It’s perhaps no surprise that Sir John Soane admired John Vanbrugh. The two architects, practising at either end of the 18th century and similarly expressive in their design sensibilities, appear like exuberant outliers compared with the restrained neo-Palladian Classicism that dominated British architecture in between.

This affinity comes through strongly in the current exhibition at Sir John Soane’s Museum, marking 300 years since Vanbrugh’s death and co-curated by Charles Saumarez Smith and architect Roz Barr. 

Soane cited Vanbrugh as one of his greatest influences, referring to him as the ‘Shakespeare of architecture’ and referencing his buildings in the lectures he gave at the Royal Academy. 

Of particular delight in this exhibition are the three horizontal watercolours depicting the façade of Vanbrugh’s Blenheim Palace seen in three different lights – drawn up by Soane’s office for use as illustrations in these lectures. One shows the façade in full detail, one stripped of its decoration and one silhouetted ‘at dusk’. Together, they elucidate the play of shape, form and shadow in the architecture – underlining the theatricality of Vanbrugh’s work, which was the closest brush English architecture had with full Baroque. It’s reflected too in the exhibition’s subtitle: ‘The Drama of Architecture’.  

This theatrical bent in Vanbrugh’s work is perhaps inevitably always connected to his having first been a celebrated dramatist before becoming an architect, writing risqué plays such as The Provoked Wife (1697). Indeed, his pivot to architecture came through the theatre, with a theatrical business venture at the Queen’s Theatre Haymarket seeing him end up designing the venue too, despite having no architectural training. 

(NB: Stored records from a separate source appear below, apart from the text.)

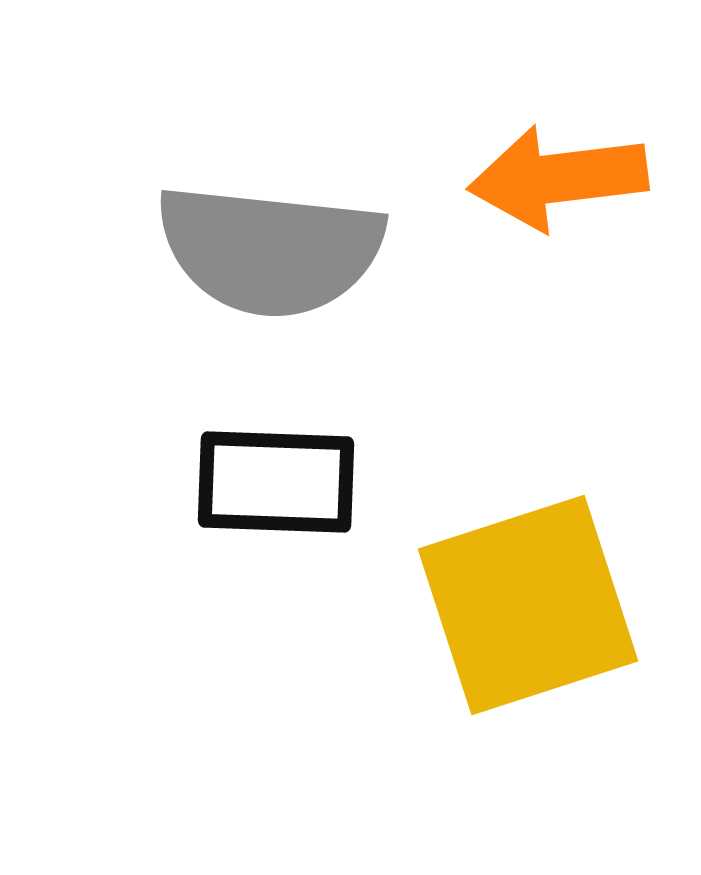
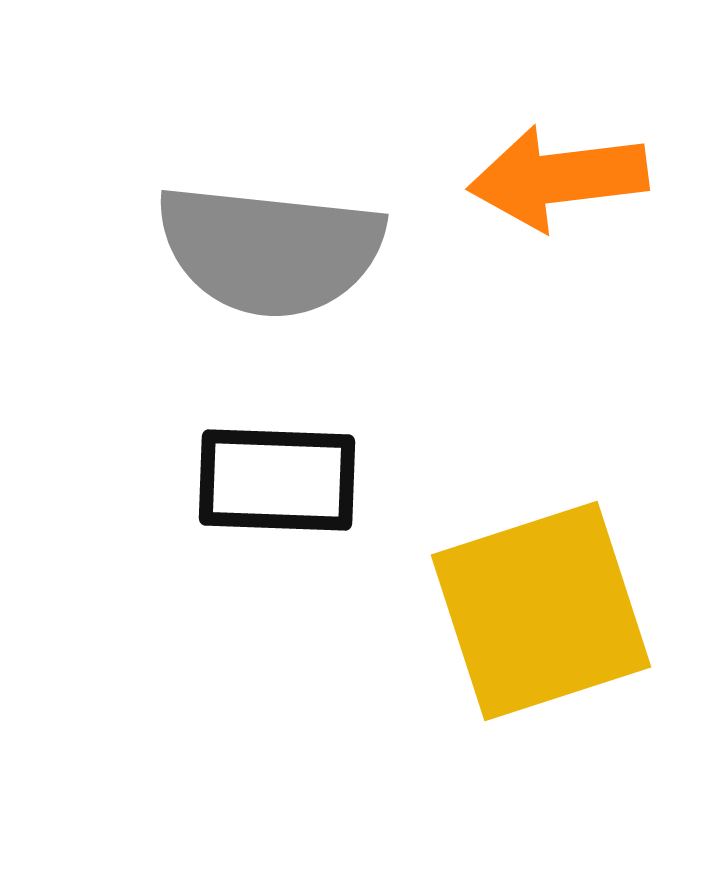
black rectangle: moved 1 px right, 2 px up
yellow square: moved 13 px right, 6 px down
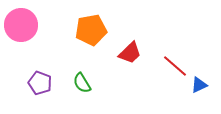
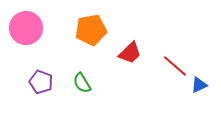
pink circle: moved 5 px right, 3 px down
purple pentagon: moved 1 px right, 1 px up
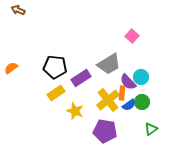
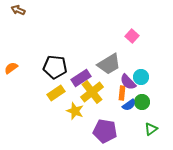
yellow cross: moved 16 px left, 8 px up
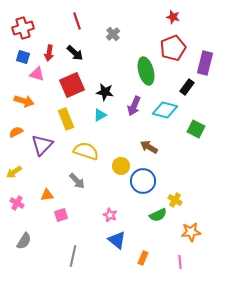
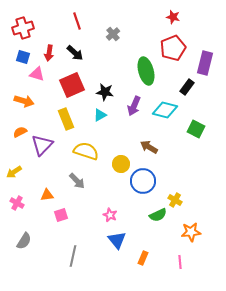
orange semicircle: moved 4 px right
yellow circle: moved 2 px up
blue triangle: rotated 12 degrees clockwise
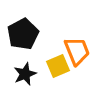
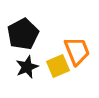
black star: moved 2 px right, 7 px up
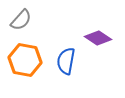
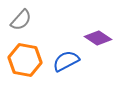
blue semicircle: rotated 52 degrees clockwise
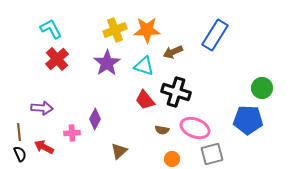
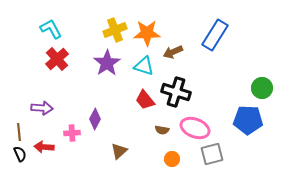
orange star: moved 3 px down
red arrow: rotated 24 degrees counterclockwise
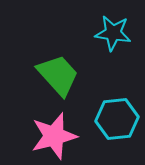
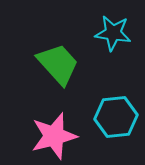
green trapezoid: moved 11 px up
cyan hexagon: moved 1 px left, 2 px up
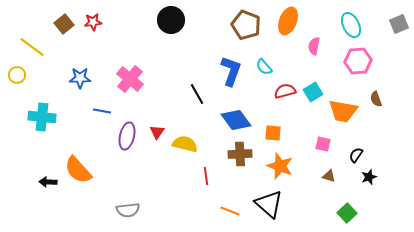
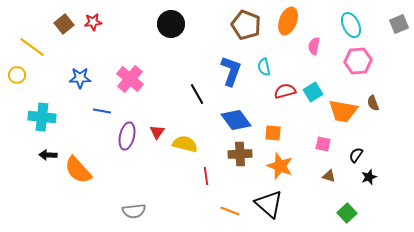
black circle: moved 4 px down
cyan semicircle: rotated 30 degrees clockwise
brown semicircle: moved 3 px left, 4 px down
black arrow: moved 27 px up
gray semicircle: moved 6 px right, 1 px down
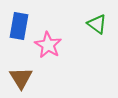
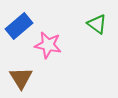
blue rectangle: rotated 40 degrees clockwise
pink star: rotated 20 degrees counterclockwise
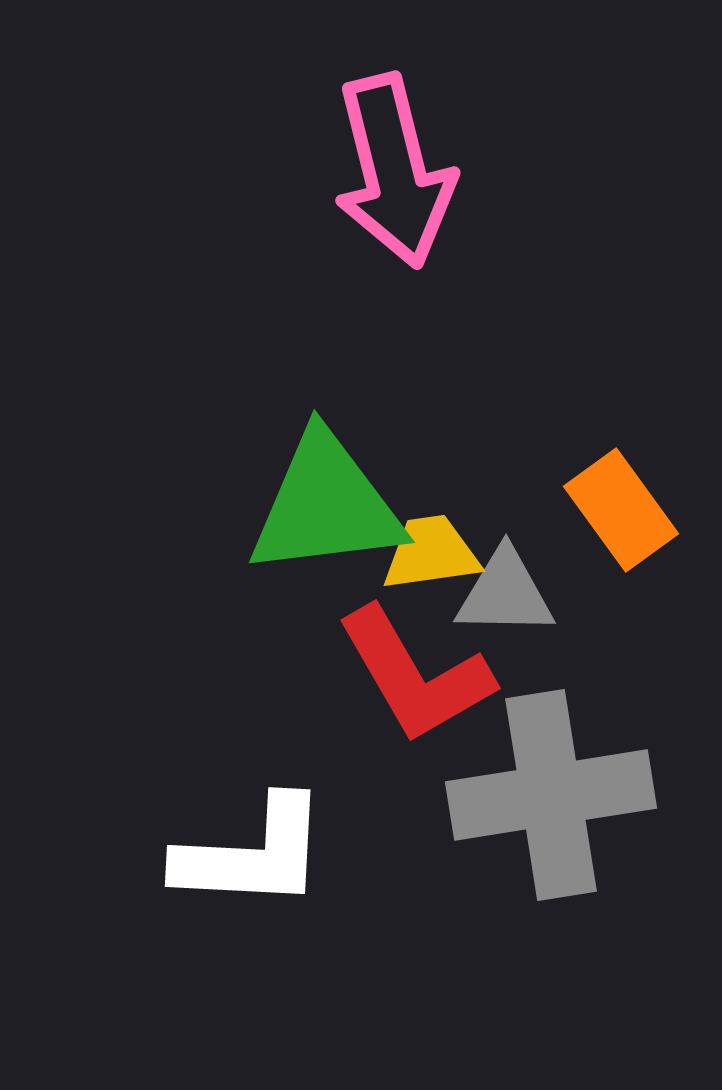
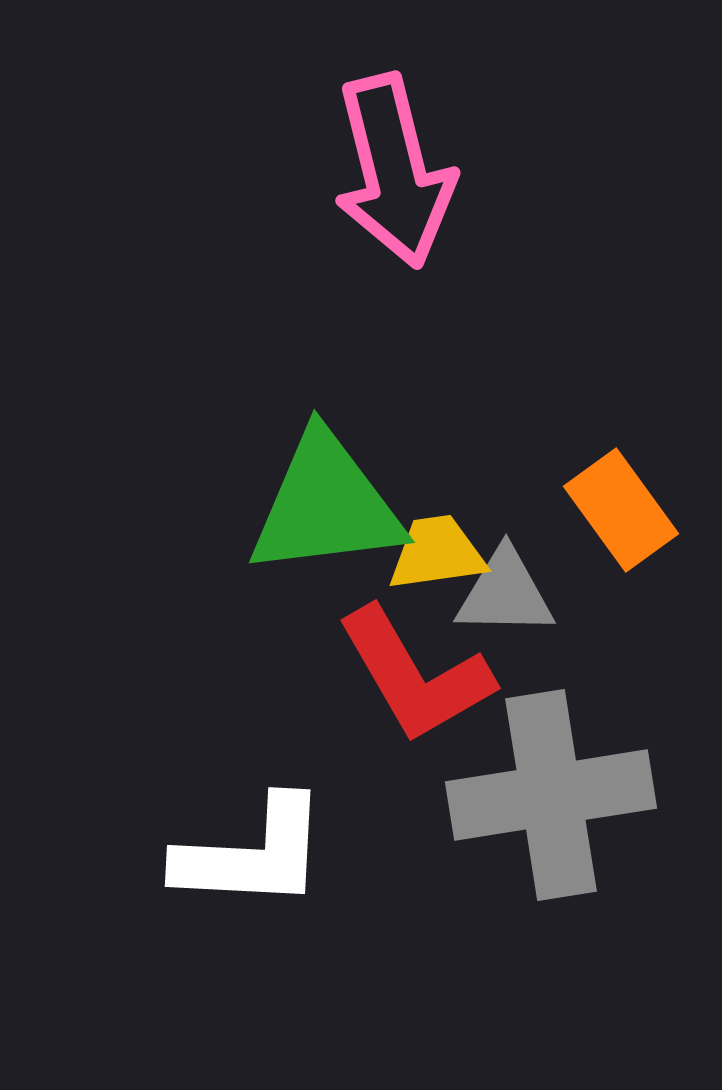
yellow trapezoid: moved 6 px right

Elevational drawing of Blenheim Palace courtesy of Soane office, Royal Academy Lecture

On the back of this project, though, the Earl of Carlisle, who was an acquaintance at the aristocratic Kit Kat club where Vanbrugh was a member, then asked him to design a country house, which would become Castle Howard. 

It’s precisely this sense of Vanbrugh as a gentleman amateur, dilettante even, that means often today it’s his contemporary and collaborator Nicholas Hawksmoor, clerk of works at Castle Howard and Blenheim, who is more admired among architects as somehow being more cerebral and serious in comparison.

Certainly, aside from the Queen’s Theatre, Vanbrugh, unlike Hawksmoor, designed no churches nor other public buildings, just huge luxury private country houses, for aristocratic clients in the main.

These are the focus of the first room in this exhibition, and in truth, many of the house elevations do look rather like stage flats, with oddly little focus on the interiors. Even the intricate plans, with their thickly modelled walls, feel more about the enfilade of shapes and patterns they form rather than the spaces they enclose.

However, there’s one sketch in the front gallery in Vanbrugh’s own hand – a bird’s-eye perspective of Castle Howard (see top image) that immediately takes you beyond the set pieces to his inventive spirit. This is a taster for the plethora of sketches shown in the second gallery – chosen by Barr, who unearthed them from a sketchbook only acquired by the V&A in the 1990s and here being shown in public for the first time. She describes coming across these as ‘overwhelming’: ‘They demonstrate the rigour and thought process of how he worked.’ 

These drawings are the surprise of this exhibition, demonstrating Vanbrugh’s restless inventiveness in sketching out ideas for houses big and small – not just grand ones. Many are just fantasy doodles, but they include those he built for himself and his family on a piece of land he bought in Greenwich, which he seemed to use as a test bed for his ideas.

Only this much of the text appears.